Man’s attempt to hold in sneeze leaves him with ruptured throat
ENGLAND – If you are about to sneeze — even if you are in a quiet place — doctors would advise you to let it rip.
A 34-year-old unnamed man in Britain learned that lesson the hard way and had to spend two weeks in the hospital due to his resulting injury. That’s according to a case report with the cringe-inducing title “Snap, crackle and pop: when sneezing leads to crackling in the neck.” The report was published Monday in the medical journal BMJ Case Reports.
According to the report, this “previously fit” man pinched his nose and kept his mouth closed during a “forceful” sneeze. He later told doctors he immediately felt a popping sensation in his neck. He didn’t notice any problems right away, but a couple of hours later he felt pain in his throat and neck. When it became swollen and his voice changed, he took himself to the hospital.
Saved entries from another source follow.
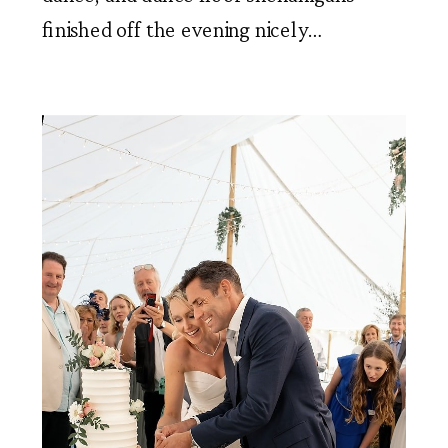
finished off the evening nicely…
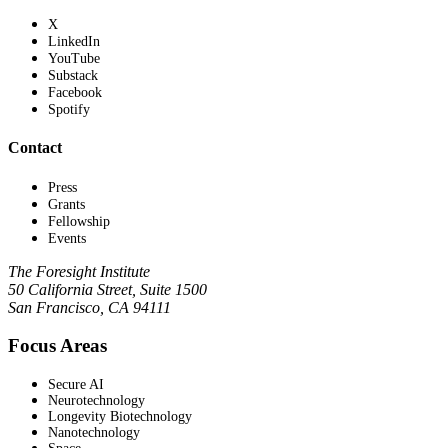
X
LinkedIn
YouTube
Substack
Facebook
Spotify
Contact
Press
Grants
Fellowship
Events
The Foresight Institute
50 California Street, Suite 1500
San Francisco, CA 94111
Focus Areas
Secure AI
Neurotechnology
Longevity Biotechnology
Nanotechnology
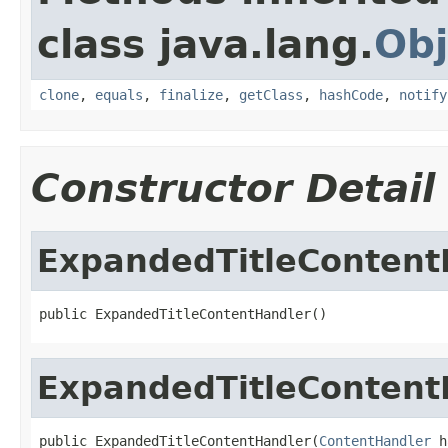
class java.lang.
Obj
clone
,
equals
,
finalize
,
getClass
,
hashCode
,
notify
Constructor Detail
ExpandedTitleContent
public ExpandedTitleContentHandler()
ExpandedTitleContent
public ExpandedTitleContentHandler(
ContentHandler
 h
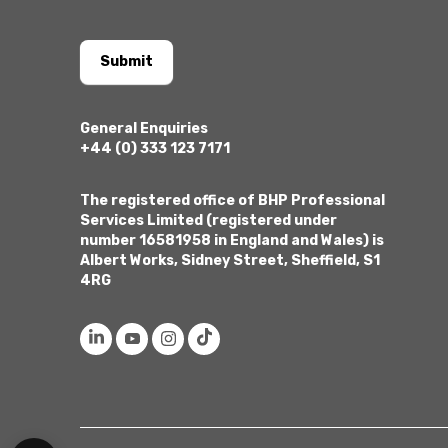
Submit
General Enquiries
+44 (0) 333 123 7171
The registered office of BHP Professional
Services Limited (registered under
number 16581958 in England and Wales) is
Albert Works, Sidney Street, Sheffield, S1
4RG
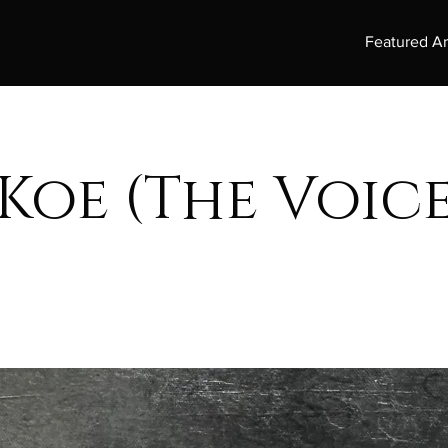
Featured Ar
Koe (The Voice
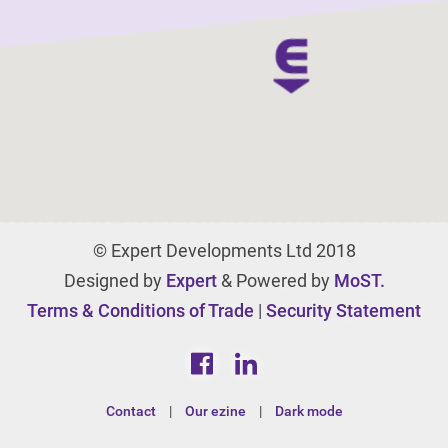
© Expert Developments Ltd 2018
Designed by
Expert
& Powered by
MoST.
Terms & Conditions of Trade
|
Security Statement
Contact
|
Our ezine
|
Dark mode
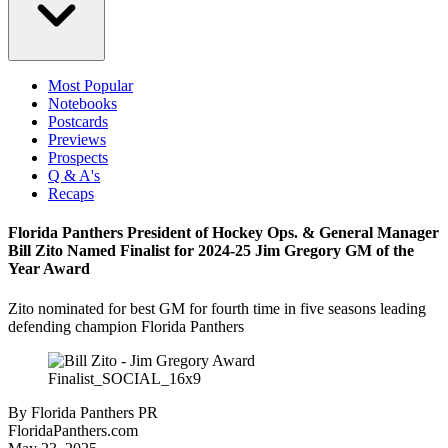
Most Popular
Notebooks
Postcards
Previews
Prospects
Q & A's
Recaps
Florida Panthers President of Hockey Ops. & General Manager
Bill Zito Named Finalist for 2024-25 Jim Gregory GM of the
Year Award
Zito nominated for best GM for fourth time in five seasons leading
defending champion Florida Panthers
By
Florida Panthers PR
FloridaPanthers.com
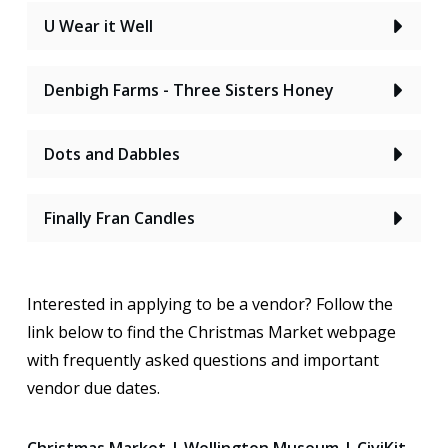
U Wear it Well
Denbigh Farms - Three Sisters Honey
Dots and Dabbles
Finally Fran Candles
Interested in applying to be a vendor? Follow the
link below to find the Christmas Market webpage
with frequently asked questions and important
vendor due dates.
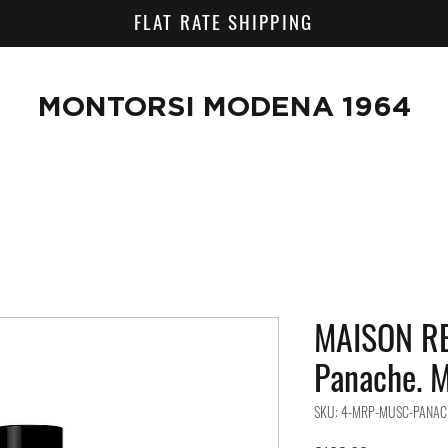
FLAT RATE SHIPPING
MONTORSI MODENA 1964
MAISON RE
Panache. M
SKU: 4-MRP-MUSC-PANAC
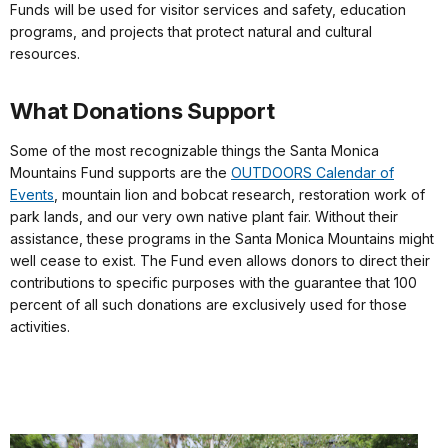
Funds will be used for visitor services and safety, education
programs, and projects that protect natural and cultural
resources.
What Donations Support
Some of the most recognizable things the Santa Monica
Mountains Fund supports are the
OUTDOORS Calendar of
Events
, mountain lion and bobcat research, restoration work of
park lands, and our very own native plant fair. Without their
assistance, these programs in the Santa Monica Mountains might
well cease to exist. The Fund even allows donors to direct their
contributions to specific purposes with the guarantee that 100
percent of all such donations are exclusively used for those
activities.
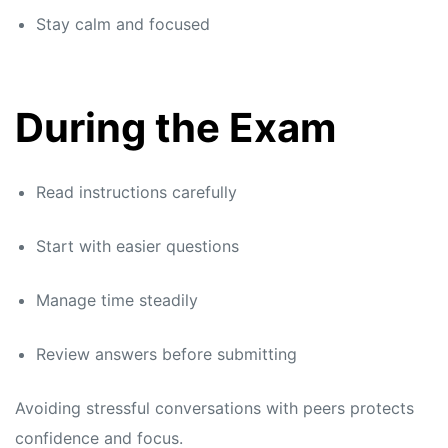
Stay calm and focused
During the Exam
Read instructions carefully
Start with easier questions
Manage time steadily
Review answers before submitting
Avoiding stressful conversations with peers protects
confidence and focus.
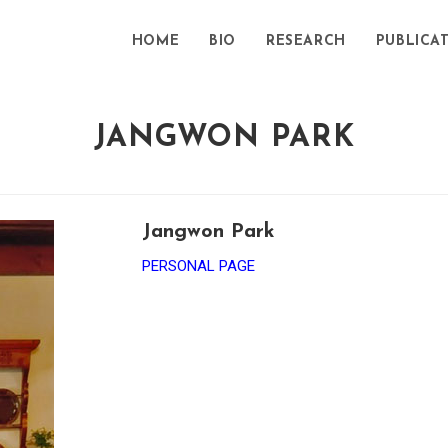
HOME
BIO
RESEARCH
PUBLICA
JANGWON PARK
Jangwon Park
PERSONAL PAGE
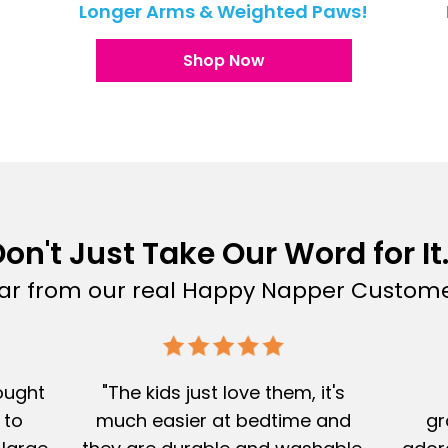
!
Longer Arms & Weighted Paws!
Shop Now
on't Just Take Our Word for It.
ar from our real Happy Napper Custome
Bought
"The kids just love them, it's
 to
much easier at bedtime and
gr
“This 34-year-old chap said he was always trying to hold his sneeze because he thinks it is very unhygienic to sneeze into the atmosphere or into someone’s face. That means he’s been holding his sneezes for the last 30 years or so, but this time it was different,” case report author Dr. Wanding Yang said. She works in the department of ear, nose and throat at at the University Hospitals of Leicester NHS Trust.
Initially, doctors saw swelling in his neck and when they examined the soft tissue they heard popping and crackling. Yang said that meant there were air bubbles getting into the man’s muscles and deep into his tissue.
Scans confirmed the problem. The tests showed actual streaks of air in the retropharyngeal region and extensive surgical emphysema in the neck anterior to the trachea. In other words, by trying to hold in his sneeze, he actually blew a small hole in his throat.
“Luckily, it was a very small perforation,” Yang said. “He didn’t need any operation.”
When you sneeze, it’s your body’s protective reflex to get rid of an irritant that has gotten into your nose. With a sneeze, a significant amount of air pressure builds up in the lungs and forces its way through the nasal cavity to get rid of that irritant.
A sneeze can propel mucous droplets at a rate of 100 miles an hour. If you hold a sneeze back, that pressurized air will need to go somewhere. In this case, it injured the tissue in the man’s throat. In past cases, doctors have also seen a stifled sneeze cause sinus problems, middle and inner ear damage, ear infections and a ruptured ear drum.
The patient was given antibiotics and had to be fed through a tube, which was removed after seven days. His symptoms got better while he rested and gradually he was able to eat soft food.
This kind of sneezing injury is unusual, according to the report. Doctors have seen patients with similar injuries after coughing heavily or after vomiting forcefully.
“It is a rare injury that we would more likely see with trauma, like if someone were to be in a car accident or was injured with a gunshot or knife, or if they swallowed something sharp,” said Dr. Adam M. Klein, who did not see the British patient and was not involved in the study. Klein is the director of the Emory Voice Center and chief of the division of laryngology in the department of otolaryngology.
Klein said if you are worried about spreading germs with your sneezes, rather than hold it in, the best thing to do to avoid injury is to let it out. If you don’t have a tissue, sneezing into the crook of your elbow, rather than onto your hand, is “a good practice.”
The good news for this patient is that there was no permanent damage. Doctors did advise the man not to pinch his nose closed for future sneezes and they advise others to heed the same advice.
“Halting sneeze via blocking nostrils and mouth is a dangerous maneuver,” the report recommended. It “should be avoided, as it may lead to numerous complications.”